§ Your assignment: Lines of the listing that contain "email" need to be copied.
────────────────────────────────────────
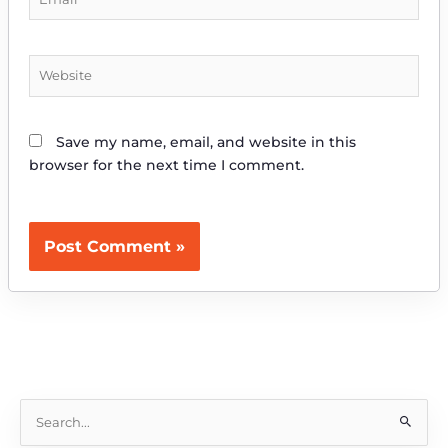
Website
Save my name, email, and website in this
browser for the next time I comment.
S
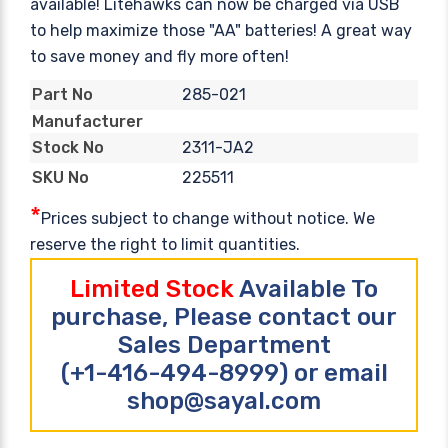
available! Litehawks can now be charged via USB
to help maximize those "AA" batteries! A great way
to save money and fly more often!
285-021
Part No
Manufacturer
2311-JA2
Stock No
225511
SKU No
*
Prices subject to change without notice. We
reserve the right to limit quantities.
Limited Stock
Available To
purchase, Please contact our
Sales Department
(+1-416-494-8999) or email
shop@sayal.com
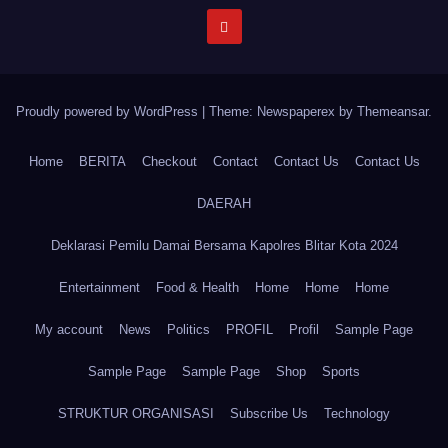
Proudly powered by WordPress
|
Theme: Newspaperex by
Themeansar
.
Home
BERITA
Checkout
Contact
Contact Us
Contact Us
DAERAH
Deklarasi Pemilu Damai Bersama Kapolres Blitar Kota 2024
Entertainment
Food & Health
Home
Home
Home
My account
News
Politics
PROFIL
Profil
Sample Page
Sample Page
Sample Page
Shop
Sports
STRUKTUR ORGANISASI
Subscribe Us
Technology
────────────────────────────────────────
§ Exercise response:
Save my name, email, and website in this
(+1-416-494-8999) or email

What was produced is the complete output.